Share

Simalakama

Aksa melajukan mobil dengan kecepatan yang cukup tinggi, berusaha mengejar taksi yang membawa Hayu. Tadi dia sudah menahan dan mencoba membujuk agar bisa mengantarkan pulang, tapi wanita itu sudah terlanjur merajuk.

Begitu taksi berhenti di depan rumah, Aksa segera memarkir mobil dan berusaha masuk sebelum pagar tertutup. 

"Mau apa lagi kamu?" tanya Hayu dengan wajah galak. Dia sudah kesal setengah mati karena perbuatan lelaki ini. Ternyata orangnya malah muncul.

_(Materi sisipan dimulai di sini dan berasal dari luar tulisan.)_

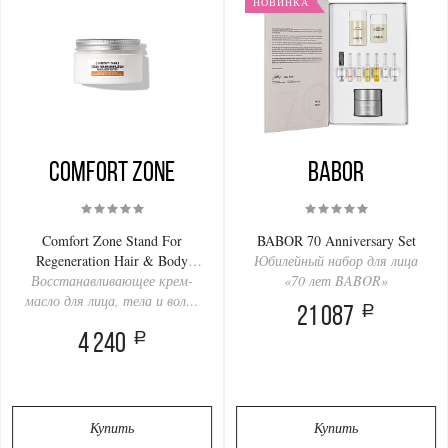
НОВИНКА
Comfort Zone
BABOR
Comfort Zone Stand For
BABOR 70 Anniversary Set
Regeneration Hair & Body
Юбилейный набор для лица
Butter Calendula Extract 100ml
Восстанавливающее крем-
«70 лет BABOR»
масло для лица, тела и волос
a
21 087
с календулой
a
4 240
Купить
Купить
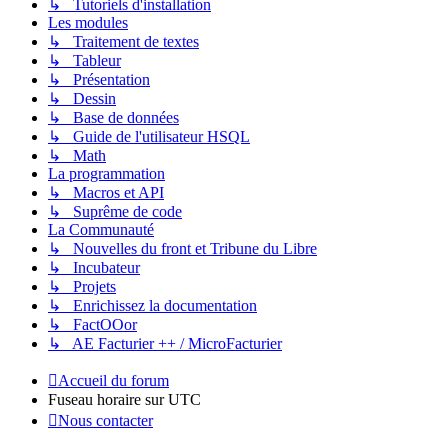
↳ Tutoriels d'installation
Les modules
↳ Traitement de textes
↳ Tableur
↳ Présentation
↳ Dessin
↳ Base de données
↳ Guide de l'utilisateur HSQL
↳ Math
La programmation
↳ Macros et API
↳ Suprême de code
La Communauté
↳ Nouvelles du front et Tribune du Libre
↳ Incubateur
↳ Projets
↳ Enrichissez la documentation
↳ FactOOor
↳ AE Facturier ++ / MicroFacturier
Accueil du forum
Fuseau horaire sur
UTC
Nous contacter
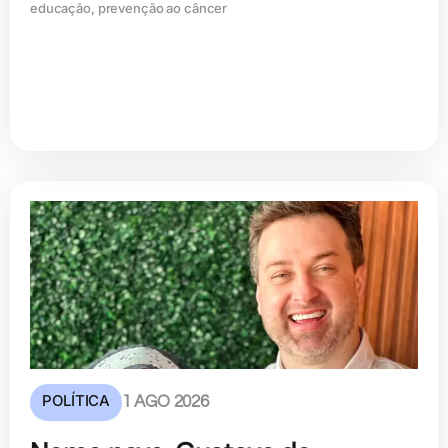
educação, prevenção ao câncer
POLÍTICA
1 AGO 2026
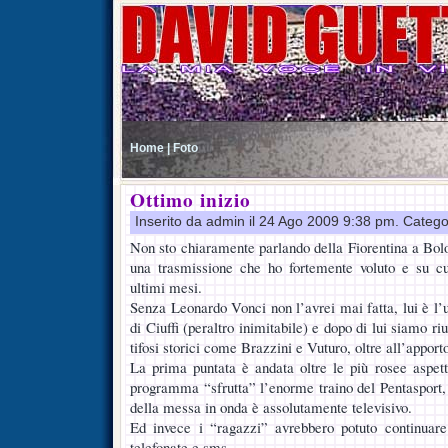
Home |
Foto
Ottimo inizio
Inserito da admin il 24 Ago 2009 9:38 pm. Catego
Non sto chiaramente parlando della Fiorentina a Bol
una trasmissione che ho fortemente voluto e su cu
ultimi mesi.
Senza Leonardo Vonci non l’avrei mai fatta, lui è l’
di Ciuffi (peraltro inimitabile) e dopo di lui siamo ri
tifosi storici come Brazzini e Vuturo, oltre all’apport
La prima puntata è andata oltre le più rosee aspett
programma “sfrutta” l’enorme traino del Pentasport, è
della messa in onda è assolutamente televisivo.
Ed invece i “ragazzi” avrebbero potuto continuare
telefonate e sms.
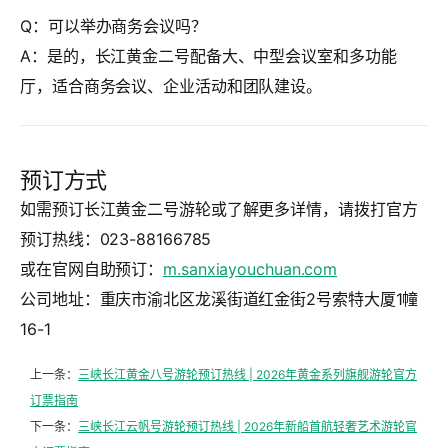
Q：可以举办商务会议吗？
A：是的，长江黄金二号配备大、中型会议室和多功能
厅，适合商务会议、企业活动和团队建设。
预订方式
如需预订长江黄金二号游轮或了解更多详情，请拨打官方
预订热线：
023-88166785
或在官网自助预订：
m.sanxiayouchuan.com
公司地址：重庆市渝北区龙溪街道红金街2号索特大厦1幢
16-1
上一条：
三峡长江黄金八号游轮预订热线 | 2026年黄金系列旗舰游轮官方
订票指南
下一条：
三峡长江云帆号游轮预订热线 | 2026年新船首航轻奢艺术游轮官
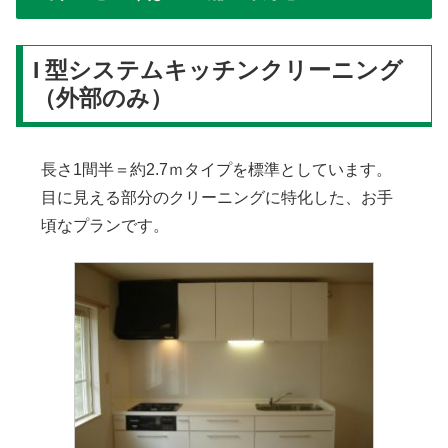
I 型システムキッチンクリーニング
（外部のみ）
長さ1間半＝約2.7ｍタイプを標準としています。
目に見える部分のクリーニングに特化した、お手
頃なプランです。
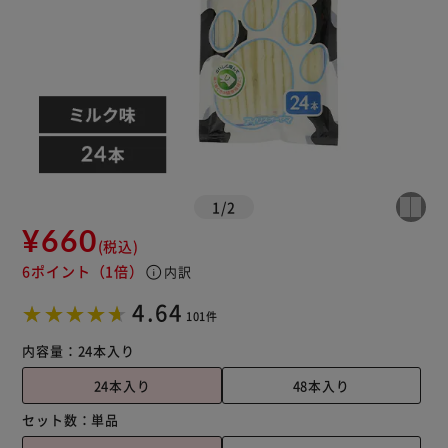
1
/
2
¥660
(税込)
6ポイント
（1倍）
info
内訳
4.64
101件
内容量：
24本入り
24本入り
48本入り
セット数：
単品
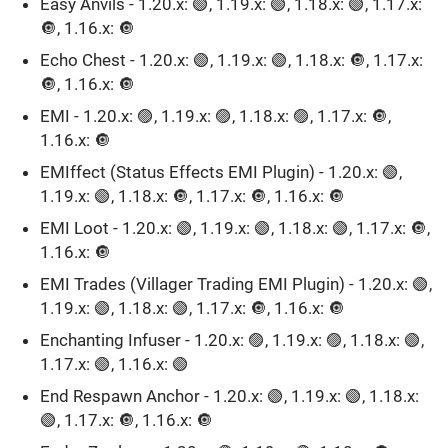
Easy Anvils - 1.20.x: 🟢, 1.19.x: 🟢, 1.18.x: 🟢, 1.17.x:
🔘, 1.16.x: 🔘
Echo Chest - 1.20.x: 🟢, 1.19.x: 🟢, 1.18.x: 🔘, 1.17.x:
🔘, 1.16.x: 🔘
EMI - 1.20.x: 🟣, 1.19.x: 🟣, 1.18.x: 🟣, 1.17.x: 🔘,
1.16.x: 🔘
EMIffect (Status Effects EMI Plugin) - 1.20.x: 🟢,
1.19.x: 🟢, 1.18.x: 🔘, 1.17.x: 🔘, 1.16.x: 🔘
EMI Loot - 1.20.x: 🟢, 1.19.x: 🟢, 1.18.x: 🟢, 1.17.x: 🔘,
1.16.x: 🔘
EMI Trades (Villager Trading EMI Plugin) - 1.20.x: 🟢,
1.19.x: 🟢, 1.18.x: 🟢, 1.17.x: 🔘, 1.16.x: 🔘
Enchanting Infuser - 1.20.x: 🟣, 1.19.x: 🟣, 1.18.x: 🟢,
1.17.x: 🟢, 1.16.x: 🟢
End Respawn Anchor - 1.20.x: 🟢, 1.19.x: 🟢, 1.18.x:
🟢, 1.17.x: 🔘, 1.16.x: 🔘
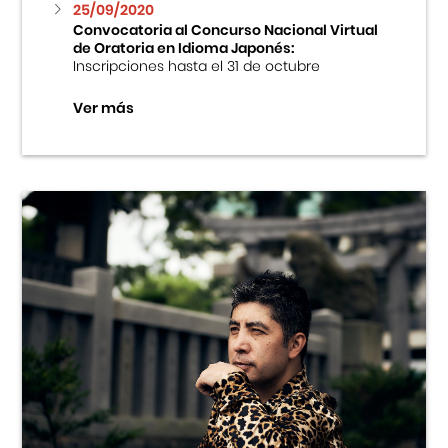
25/09/2020
Convocatoria al Concurso Nacional Virtual
de Oratoria en Idioma Japonés:
Inscripciones hasta el 31 de octubre
Ver más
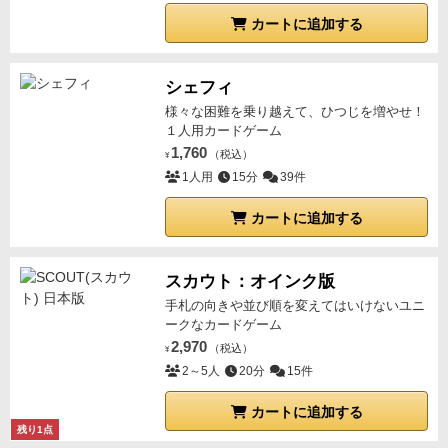
カートに追加する
シェフィ
様々な困難を乗り越えて、ひつじを増やせ！
１人用カードゲーム
1,760
（税込）
¥
1人用
15分
39件
カートに追加する
スカウト：オインク版
手札の向きや並び順を変えてはいけないユニ
ークなカードゲーム
2,970
（税込）
¥
2～5人
20分
15件
カートに追加する
残り1点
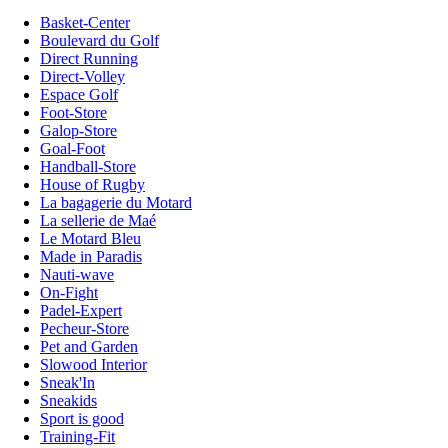
Basket-Center
Boulevard du Golf
Direct Running
Direct-Volley
Espace Golf
Foot-Store
Galop-Store
Goal-Foot
Handball-Store
House of Rugby
La bagagerie du Motard
La sellerie de Maé
Le Motard Bleu
Made in Paradis
Nauti-wave
On-Fight
Padel-Expert
Pecheur-Store
Pet and Garden
Slowood Interior
Sneak'In
Sneakids
Sport is good
Training-Fit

"Mau nikahin kamu, Mbak," jawab Aksa cepat, lalu segera menutup mulut karena salah bicara. 

Hayu mendelik tak suka, lalu berkata, "Mending pulang sana. Jangan sampai aku nyuruh security buat ngusir kamu!"

Aksa menarik napas dalam, mencoba mengendalikan perasaannya sebelum kembali berucap. 

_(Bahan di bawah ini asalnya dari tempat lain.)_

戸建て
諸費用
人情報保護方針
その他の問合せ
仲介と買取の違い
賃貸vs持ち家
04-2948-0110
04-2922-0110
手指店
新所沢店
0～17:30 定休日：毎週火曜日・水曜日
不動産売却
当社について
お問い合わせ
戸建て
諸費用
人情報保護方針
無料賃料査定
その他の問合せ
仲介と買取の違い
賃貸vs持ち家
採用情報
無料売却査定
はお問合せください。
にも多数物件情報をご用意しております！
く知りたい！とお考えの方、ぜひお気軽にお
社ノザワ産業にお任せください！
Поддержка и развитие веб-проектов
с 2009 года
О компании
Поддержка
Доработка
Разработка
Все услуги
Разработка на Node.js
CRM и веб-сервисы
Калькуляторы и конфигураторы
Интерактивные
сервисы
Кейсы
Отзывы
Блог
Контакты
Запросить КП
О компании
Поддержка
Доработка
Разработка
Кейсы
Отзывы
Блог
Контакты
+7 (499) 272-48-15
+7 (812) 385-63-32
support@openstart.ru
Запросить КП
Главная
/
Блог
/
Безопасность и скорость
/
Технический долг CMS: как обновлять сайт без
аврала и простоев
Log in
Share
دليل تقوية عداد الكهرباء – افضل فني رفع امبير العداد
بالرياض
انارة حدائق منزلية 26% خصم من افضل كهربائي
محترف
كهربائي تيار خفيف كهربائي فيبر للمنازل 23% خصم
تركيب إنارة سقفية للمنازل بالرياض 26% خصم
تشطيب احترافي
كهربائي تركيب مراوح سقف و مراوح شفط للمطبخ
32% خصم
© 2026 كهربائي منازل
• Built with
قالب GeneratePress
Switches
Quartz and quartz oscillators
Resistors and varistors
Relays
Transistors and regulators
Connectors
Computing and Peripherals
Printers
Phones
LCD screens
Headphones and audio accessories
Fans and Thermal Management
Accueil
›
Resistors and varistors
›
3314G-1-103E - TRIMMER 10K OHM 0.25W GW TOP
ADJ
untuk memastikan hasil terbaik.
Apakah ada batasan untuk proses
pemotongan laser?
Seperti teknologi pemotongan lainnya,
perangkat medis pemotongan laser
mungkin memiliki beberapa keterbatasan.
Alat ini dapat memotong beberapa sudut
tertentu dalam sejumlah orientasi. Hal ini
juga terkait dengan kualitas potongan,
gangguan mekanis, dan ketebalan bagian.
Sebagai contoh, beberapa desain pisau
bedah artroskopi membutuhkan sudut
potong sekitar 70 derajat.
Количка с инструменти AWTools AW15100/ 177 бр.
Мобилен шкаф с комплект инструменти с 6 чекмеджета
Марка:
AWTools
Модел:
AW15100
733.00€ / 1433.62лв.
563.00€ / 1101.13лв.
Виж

"Mau minta maaf. Tadi itu salah ngomong," kata Aksa dengan penuh penyesalan. Walaupun dia tak sepenuhnya menyesal. 

Apa yang mau Aksa sesalkan jika sudah merasakan memeluk Hayu juga menyentuh pipinya. Itu namanya rezeki, bukan?

Maafkan pikirannya yang kotor. Oleh karena itulah Aksa berharap agar Hayu segera membuka hati dan menerima lamaranya. Agar yang tadinya kotor ini segera menjadi bersih jika sudah dihalalkan. Aduh. 

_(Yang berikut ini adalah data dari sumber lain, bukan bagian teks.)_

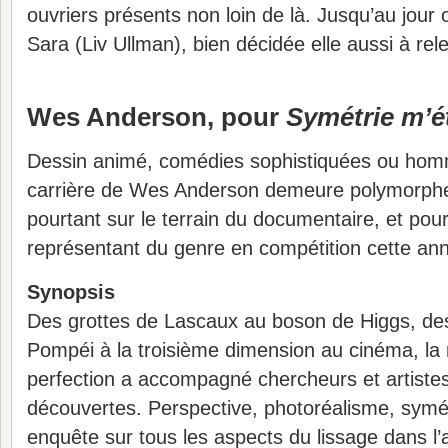
ouvriers présents non loin de là. Jusqu’au jour
Sara (Liv Ullman), bien décidée elle aussi à rel
Wes Anderson, pour
Symétrie m’é
Dessin animé, comédies sophistiquées ou hom
carrière de Wes Anderson demeure polymorphe.
pourtant sur le terrain du documentaire, et pourt
représentant du genre en compétition cette an
Synopsis
Des grottes de Lascaux au boson de Higgs, d
Pompéi à la troisième dimension au cinéma, la 
perfection a accompagné chercheurs et artistes
découvertes. Perspective, photoréalisme, symé
enquête sur tous les aspects du lissage dans l’a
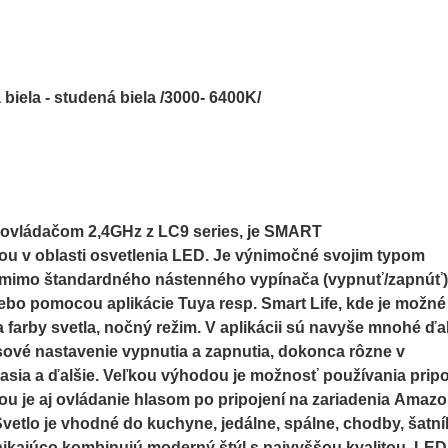
 biela - studená biela /3000- 6400K/
ovládačom 2,4GHz z LC9 series, je SMART
u v oblasti osvetlenia LED. Je výnimočné svojim typom
 mimo štandardného nástenného vypínača (vypnuť/zapnúť)
bo pomocou aplikácie Tuya resp. Smart Life, kde je možné
a farby svetla, nočný režim. V aplikácii sú navyše mnohé ďa
časové nastavenie vypnutia a zapnutia, dokonca rôzne v
časia a ďalšie. Veľkou výhodou je možnosť používania pripo
ou je aj ovládanie hlasom po pripojení na zariadenia Amaz
vetlo je vhodné do kuchyne, jedálne, spálne, chodby, šatní
ynikajúco kombinujú moderný štýl s najvyššou kvalitou. LED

"Yaudah pergi sana. Kamu ngapain masih di sini?" usir Hayu. 

Saat ini Hayu tak mau berbicara dengan siapa pun. Ada banyak kejadian dalam satu minggu ini yang membuatnya kesal dan kecewa. Dari janji manis Bayu, rekan kerjanya yang php. Juga kelakuan Aksa di rumah eyang tadi. 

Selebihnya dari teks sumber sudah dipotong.